Intact-cell assay of S. pombe GT expressed in S. cerevisiae. S. cerevisiae alg6 mutant (PRY103) cells transformed with p426GPD-gpt1⁺ (A and B) or with p426GPD (C and D) were incubated with [¹⁴C]glucose for 15 min in the presence (A and C) or absence (B and D) of DNJ. Resulting Endo H-sensitive oligosaccharides were run on paper chromatography with solvent A. Standards: 1, Glc₁Man₉GlcNAc; 2, Glc₁Man₈GlcNAc; 3, Glc₁Man₇GlcNAc; 9, Man₉GlcNAc; 8, Man₈GlcNAc; and 7, Man₇GlcNAc.

Figure 4

Structural characterization of oligosaccharides. Compounds shown in Figure 3, A–C, were digested with α-mannosidase and run on paper chromatography with solvent B (A–C, respectively). Compound migrating as standard 3 in panel A was submitted to strong acid hydrolysis and run on paper chromatography with solvent C. Standards: 1, mannose; 2, ManGlcNAc; 3, Glc₁Man₄GlcNAc; and 4, glucose.

Figure 5

GT expression in GII minus cells. Alg5 (OCY2) or gls2-alg5 (OCY3) cells transformed with p425GPD-gpt1⁺ or p425 GPD were incubated for 15 min with [¹⁴C]glucose in the presence or absence of 5 mM DNJ. Endo H-liberated compounds were run on paper chromatography with solvent A. Material migrating between mid-Man₉GlcNAc and Man₈GlcNAc was submitted to strong acid hydrolysis and run on paper chromatography with solvent C. (A) alg5 cells with p425GPD-gpt 1⁺ incubated with DNJ and (B) gls2-alg5 with p425GPD-gpt⁺ cells incubated without DNJ. (C) alg5-gls2 cells with p425GPD incubated with DNJ. Standards: 1, mannose; and 2, glucose.

Figure 6

Effect of GT expression on the Kre5⁻ phenotype.

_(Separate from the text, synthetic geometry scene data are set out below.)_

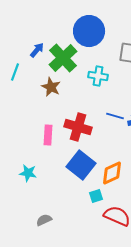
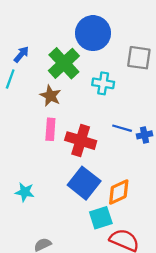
blue arrow: (37, 50) -> (21, 54), moved
pink rectangle: (48, 135) -> (50, 129), moved
cyan square: (96, 196) -> (101, 218), size x1.5

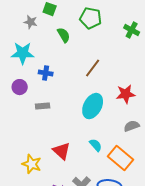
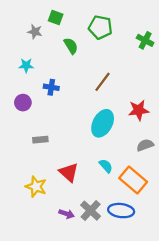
cyan star: (23, 53) -> (26, 65), size x0.6
gray rectangle: (43, 106) -> (40, 140), moved

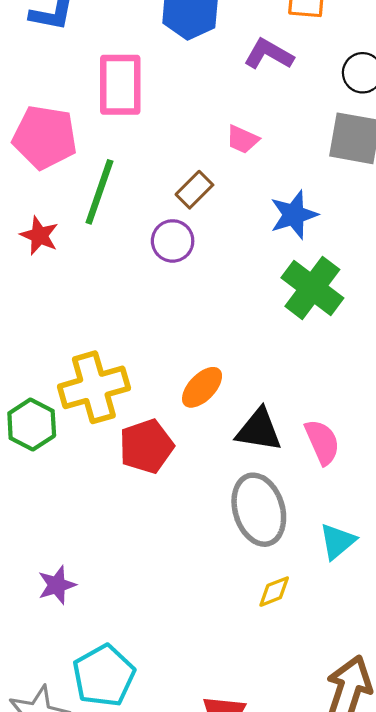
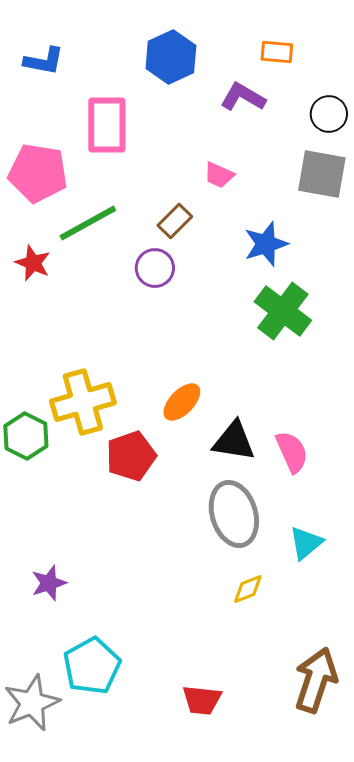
green line: (99, 192) -> (88, 223), turned 42

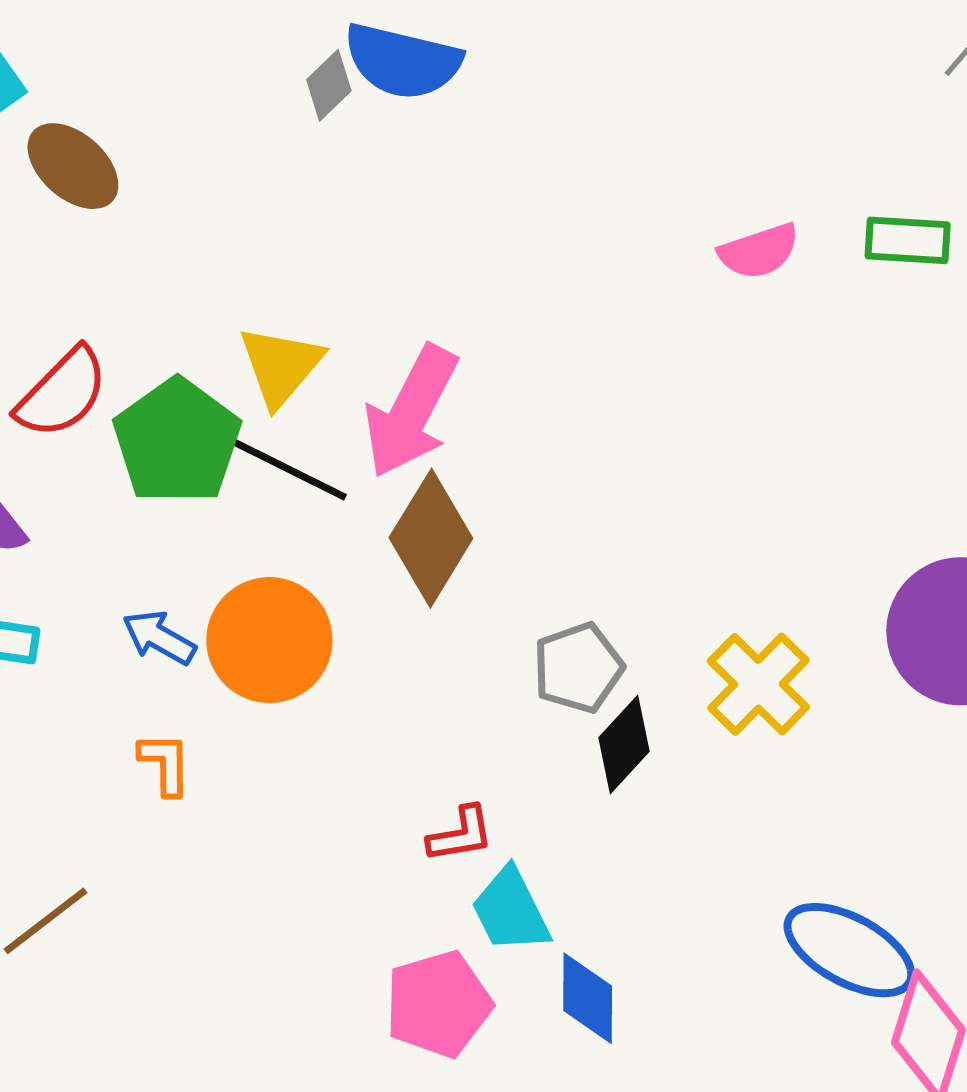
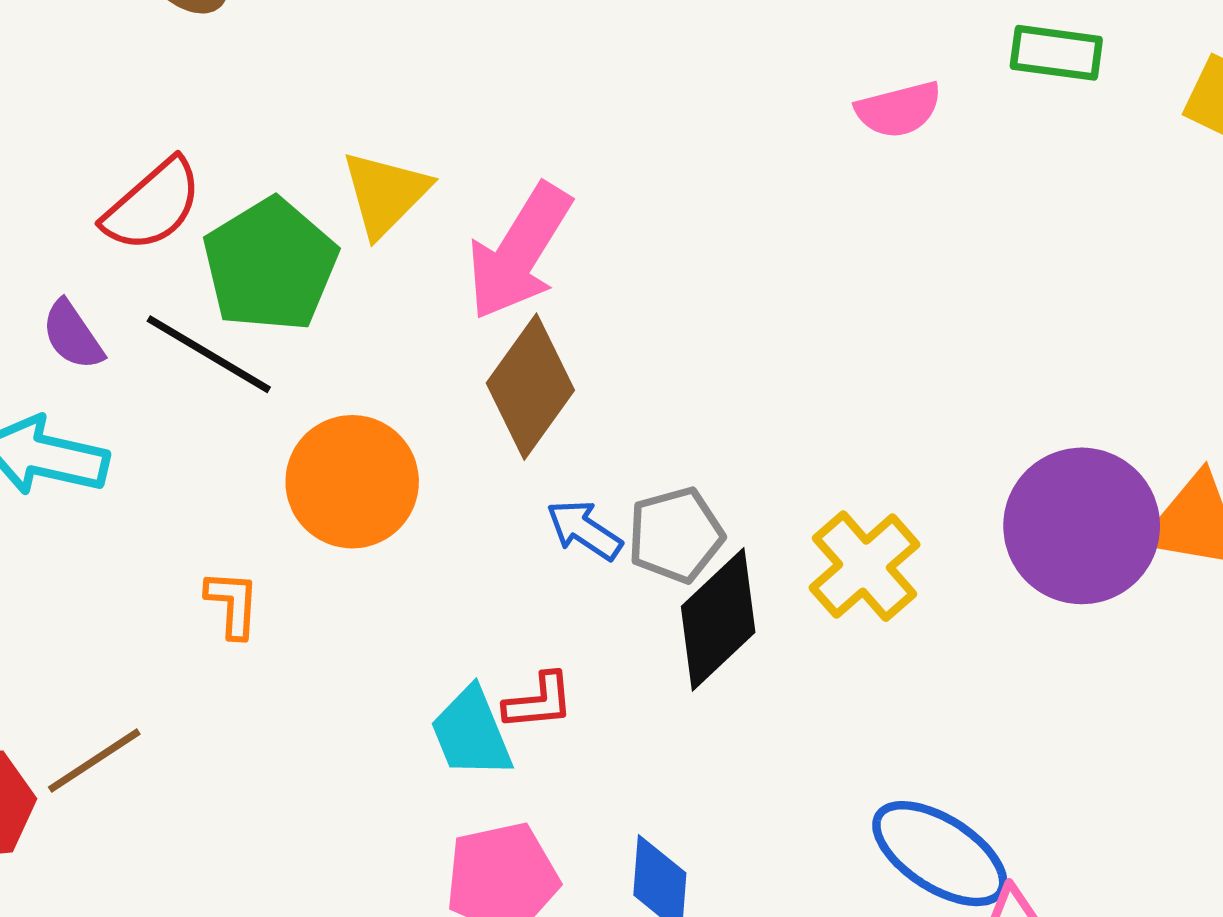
green rectangle: (908, 240) -> (1056, 53), moved
black line: (286, 468) -> (209, 354), moved
blue arrow: (159, 638) -> (584, 530), moved
black diamond: (624, 745) -> (718, 619), size x1.4
cyan trapezoid: (511, 910) -> (471, 733), moved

Growth of HH3 cells (open circles), of a kre5::HIS3 mutant derived from it (OCY6) transformed with YEp352 (full circles), with pKRE5 (full squares) or with p425GPD-gpt1⁺ (open squares). Inset, RT-PCR analysis of RNA synthesized by two clones of kre5 mutant cells transformed with p425GPD-gpt1⁺. Primers used corresponded to the end fragments of the 665-bp 3′-terminus of gpt1⁺ (see MATERIALS AND METHODS). Lanes 1 and 2, complete system; lanes 3 and 4, omission of reverse transcriptase; lane 5, molecular weights markers.